Souvent présentée comme le GIEC de la biodiversité, l’IPBES évalue les connaissances scientifiques et appuie l’évolution des politiques et des actions publiques et privées, en réalisant des expertises collégiales à l’échelle mondiale. es dernières années, l’IPBES a gagné en notoriété grâce à son évaluation publiée en 2019 à Paris, qui a mis en évidence la sixième crise d’extinction de la biodiversité, ses causes et le changement transformatif à initier pour sortir de cette crise. Il n’en reste pas moins que la biodiversité et l’IPBES restent des sujets trop peu discutés dans la sphère publique, en comparaison avec le climat notamment.
PRELEVEMENTS DURABLES
Ces nouveaux rapports nous permettent de prendre conscience d’une situation que nous oublions ou que nous ignorons trop souvent : sur Terre, trois milliards d’êtres humains dépendent directement des prélèvements d’espèces sauvages pour leur subsistance. « Enfermés » dans nos sociétés développées, nos modes de vie urbains ou péri-urbains, nous n’avons bien souvent pas conscience que 45 % des humains sur la planète sont ainsi liés aux espèces sauvages de manière essentielle. Il ne s’agit pas ici d’agriculture ou d’élevage traditionnels, basés sur des espèces domestiques et que nous aurions tendance à considérer comme l’idéal d’une reconnexion à la nature. Je m’étonne fréquemment de cette méconnaissance : ces derniers jours, sur les réseaux sociaux, certaines personnes se sont ainsi émues du titre de l’une de ces nouvelles évaluations de l’IPBES – « Utilisation des espèces sauvages » –, pensant qu’elle encouragerait des prélèvements de type industriel !

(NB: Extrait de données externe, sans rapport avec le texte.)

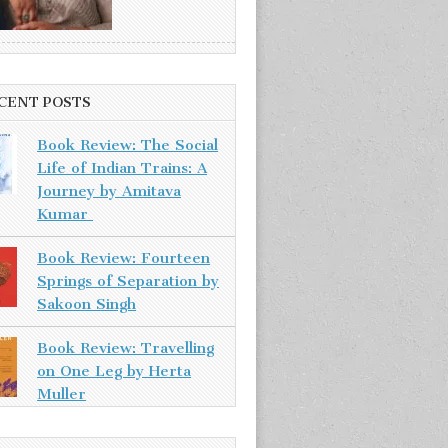
CENT POSTS
Book Review: The Social
Life of Indian Trains: A
Journey by Amitava
Kumar
Book Review: Fourteen
Springs of Separation by
Sakoon Singh
Book Review: Travelling
on One Leg by Herta
Muller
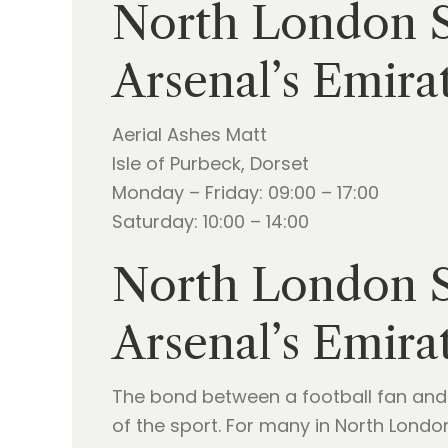
North London Sk
Arsenal’s Emira
Aerial Ashes Matt
Isle of Purbeck, Dorset
Monday – Friday: 09:00 – 17:00
Saturday: 10:00 – 14:00
North London Sk
Arsenal’s Emira
The bond between a football fan and 
of the sport. For many in North Londo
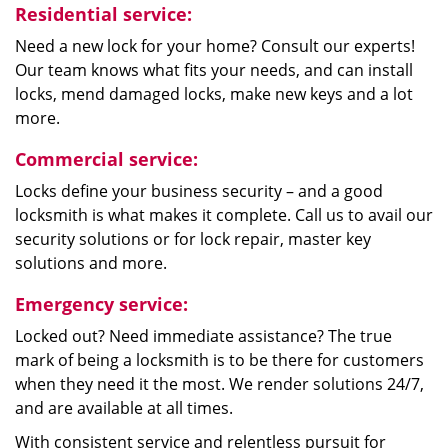
Residential service:
Need a new lock for your home? Consult our experts!
Our team knows what fits your needs, and can install
locks, mend damaged locks, make new keys and a lot
more.
Commercial service:
Locks define your business security – and a good
locksmith is what makes it complete. Call us to avail our
security solutions or for lock repair, master key
solutions and more.
Emergency service:
Locked out? Need immediate assistance? The true
mark of being a locksmith is to be there for customers
when they need it the most. We render solutions 24/7,
and are available at all times.
With consistent service and relentless pursuit for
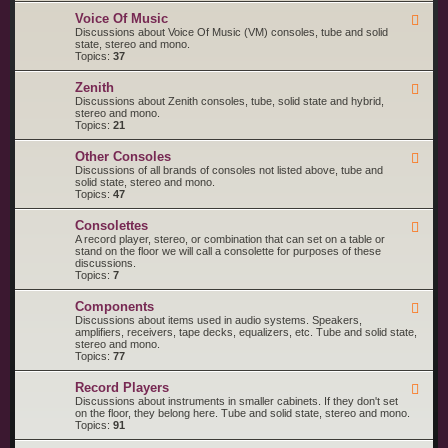
o
M
R
l
a
Voice Of Music
F
C
a
g
e
Discussions about Voice Of Music (VM) consoles, tube and solid
A
n
e
state, stereo and mono.
V
a
d
Topics:
37
i
v
-
c
o
V
t
Zenith
x
F
o
o
e
Discussions about Zenith consoles, tube, solid state and hybrid,
i
r
e
stereo and mono.
c
d
Topics:
21
e
-
O
Z
f
Other Consoles
F
e
M
e
Discussions of all brands of consoles not listed above, tube and
n
u
e
solid state, stereo and mono.
i
s
d
Topics:
47
t
i
-
h
c
O
Consolettes
F
t
e
A record player, stereo, or combination that can set on a table or
h
e
stand on the floor we will call a consolette for purposes of these
e
d
discussions.
r
-
Topics:
7
C
C
o
o
n
Components
F
n
s
e
Discussions about items used in audio systems. Speakers,
s
o
e
amplifiers, receivers, tape decks, equalizers, etc. Tube and solid state,
o
l
d
stereo and mono.
l
e
-
Topics:
77
e
s
C
t
o
t
Record Players
F
m
e
e
Discussions about instruments in smaller cabinets. If they don't set
p
s
e
on the floor, they belong here. Tube and solid state, stereo and mono.
o
d
Topics:
91
n
-
e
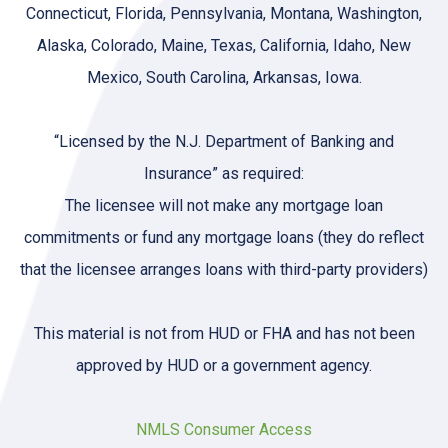
Connecticut, Florida, Pennsylvania, Montana, Washington,
Alaska, Colorado, Maine, Texas, California, Idaho, New
Mexico, South Carolina, Arkansas, Iowa.
“Licensed by the N.J. Department of Banking and
Insurance” as required:
The licensee will not make any mortgage loan
commitments or fund any mortgage loans (they do reflect
that the licensee arranges loans with third-party providers)
This material is not from HUD or FHA and has not been
approved by HUD or a government agency.
NMLS Consumer Access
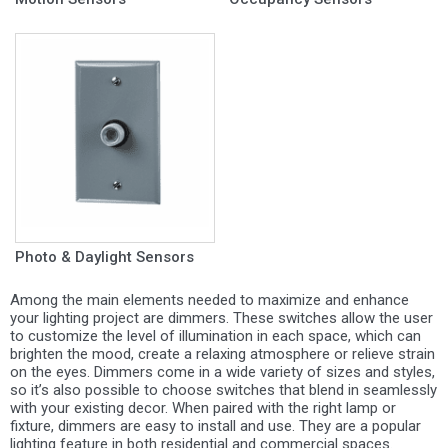
Photo & Daylight Sensors
Among the main elements needed to maximize and enhance
your lighting project are dimmers. These switches allow the user
to customize the level of illumination in each space, which can
brighten the mood, create a relaxing atmosphere or relieve strain
on the eyes. Dimmers come in a wide variety of sizes and styles,
so it’s also possible to choose switches that blend in seamlessly
with your existing decor. When paired with the right lamp or
fixture, dimmers are easy to install and use. They are a popular
lighting feature in both residential and commercial spaces.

RIZ SAUVAGE, LAINE DE VIGOGNE, ORTIES DE L’HIMALAYA
Il faut souligner la richesse culturelle et naturelle extraordinaire dont témoigne cette situation : les populations locales ou autochtones détiennent en effet les connaissances pour se nourrir, se soigner ou utiliser quotidiennement en tant que matériaux, tissus ou bois de chauffage des dizaines d’espèces sauvages. Au total, 50000 espèces vivantes sauvages sont ainsi concernées dans une multitude d’utilisations cruciales pour ces populations. Ces utilisations sont importantes non seulement en nombres d’espèces, mais aussi en quantité de biomasse extraite : par exemple, le bois récolté par des populations locales pour faire du feu représente la moitié du bois extrait des forêts dans le monde. Bien évidemment, il ne s’agit pas là d’abattage industriel ou de coupe rase sur des hectares… même si l’impact local de telles pratiques peut se révéler important dans des contextes environnementaux déjà tendus. [Près de 70 000 lecteurs font confiance à la newsletter de The Conversation pour mieux comprendre les grands enjeux du monde. Abonnez-vous aujourd'hui].
Le rapport cite des exemples d’utilisations très variées : il peut s’agir du riz sauvage récolté dans la région des Grands Lacs en Amérique du Nord, de la laine de vigogne collectée par les populations andines, de la chair de grands poissons amazoniens ou encore des fibres textiles issues de l’ortie de l’Himalaya au Népal. Très souvent, les règles d’utilisation par les populations locales favorisent la protection de ces espèces sauvages et le partage équitable des ressources qu’elles représentent au sein des communautés, garantissant la durabilité de ces utilisations.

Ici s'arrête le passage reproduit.